RU2406487C1 - Retinoprotector - Google Patents

Abstract

FIELD: medicine, pharmaceutics. ^ SUBSTANCE: there is offered a retinoprotective agent. The agent represents 4-methyl-2,6-diisobornylphenol and prevents epitheliocytus neurosensorius destruction. ^ EFFECT: means promotes a complete integrity of the retinal inner nuclear layer neurons from the damaging action of permanent prolonged hyperglycemia. ^ 5 tbl, 2 ex

Description

The invention relates to medicine, specifically to pharmacology, and relates to agents having retinoprotective activity.

Known drugs with retinoprotective activity: flavonoid antioxidants dikvertin and tanakan [1-3], synthetic and natural antioxidants emoxipin [4, 5], mexidol [6] and α-tocopherol [7], antiplatelet agent ticlopidine [8], a drug of low molecular weight heparin fraxiparin [9], the drug ώ _3- polyunsaturated fatty acids eikonol [10], peptide bioregulators retilin and retinolamine [II], antiplatelet agents aspirin and dipyridamole [12].

However, clinical trials of individual drugs with retinoprotective properties were not successful enough [13].

The objective of the invention is to expand the range of products with retinoprotective activity.

The problem is achieved using 4-methyl-2,6-diisobornylphenol as a retinoprotective agent.

It is known that 4-methyl-2,6-diisobornylphenol has hemorheological, antiplatelet and antithrombogenic properties [14-18].

The use of 4-methyl-2,6-diisobornylphenol as a retinoprotective agent is not described in the literature.

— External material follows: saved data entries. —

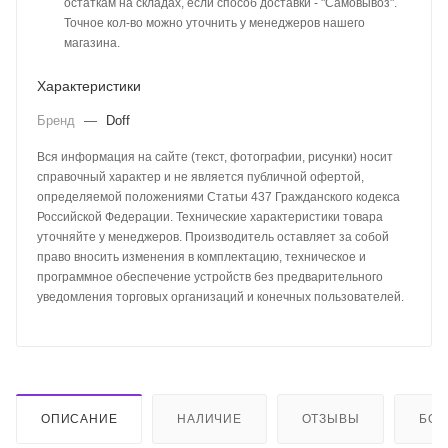
остаткам на складах, если способ доставки - "Самовывоз".
Точное кол-во можно уточнить у менеджеров нашего
магазина.
Характеристики
Бренд
—
Doff
Вся информация на сайте (текст, фотографии, рисунки) носит
справочный характер и не является публичной офертой,
определяемой положениями Статьи 437 Гражданского кодекса
Российской Федерации. Технические характеристики товара
уточняйте у менеджеров. Производитель оставляет за собой
право вносить изменения в комплектацию, техническое и
программное обеспечение устройств без предварительного
уведомления торговых организаций и конечных пользователей.
ОПИСАНИЕ
НАЛИЧИЕ
ОТЗЫВЫ
БО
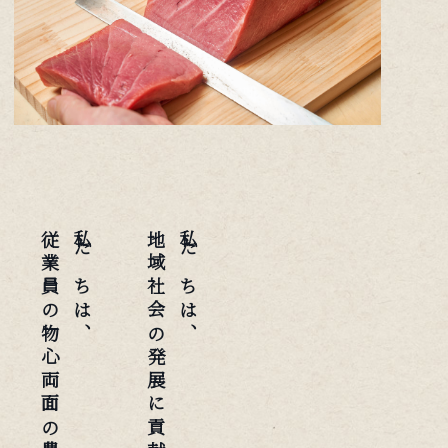
私たちは、
地域社会の発展に貢献します。
私たちは、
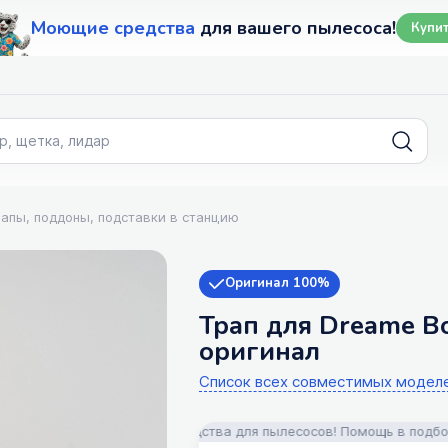
Моющие средства
для вашего пылесоса!
Купи
апы, поддоны, подставки в станцию
Оригинал 100%
Трап для Dreame Bot
оригинал
Список всех совместимых модел
ессуары и моющие средства для пылесосов! Помощь в подборе! Дос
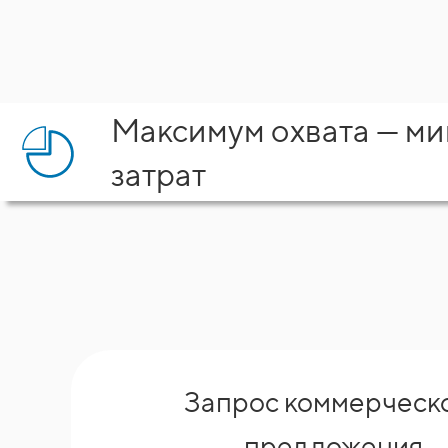
Максимум охвата — м
затрат
Запрос коммерческ
предложения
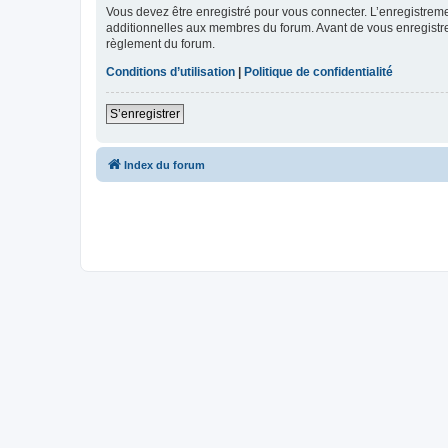
Vous devez être enregistré pour vous connecter. L’enregistre
additionnelles aux membres du forum. Avant de vous enregistrer,
règlement du forum.
Conditions d’utilisation
|
Politique de confidentialité
S’enregistrer
Index du forum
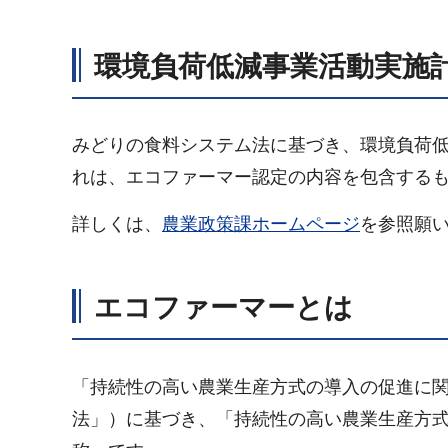
環境負荷低減事業活動実施
みどりの食料システム法に基づき、環境負荷低
れは、エコファーマー認定の内容を包含する
詳しくは、
農業政策課ホームページ
を参照願
エコファーマーとは
「持続性の高い農業生産方式の導入の促進に関す
法」）に基づき、「持続性の高い農業生産方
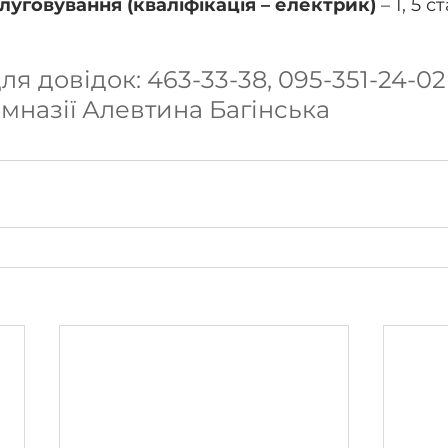
луговування (кваліфікація – електрик)
 – 1, 5 
я довідок: 463-33-38, 095-351-24-02
імназії Алевтина Багінська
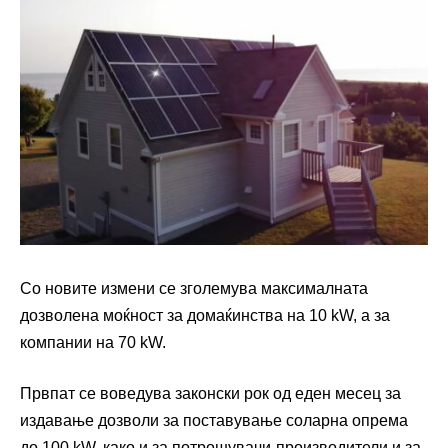
Со новите измени се зголемува максималната
дозволена моќност за домаќинства на 10 kW, а за
компании на 70 kW.
Првпат се воведува законски рок од еден месец за
издавање дозволи за поставување соларна опрема
до 100 kW, како и за потрошувачи-производители и за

Fundamentally new in the present invention is that 4-methyl-2,6-diisobornylphenol is used as a retinoprotective agent. This activity does not explicitly follow from the prior art. 4-Methyl-2,6-diisobornylphenol can be used to treat retinopathies.

Thus, this technical solution meets the criteria of the invention: "novelty", "inventive step", "industrially applicable".

Material and methods

The experiments were carried out on 40 outbred female rats weighing 200-230 g.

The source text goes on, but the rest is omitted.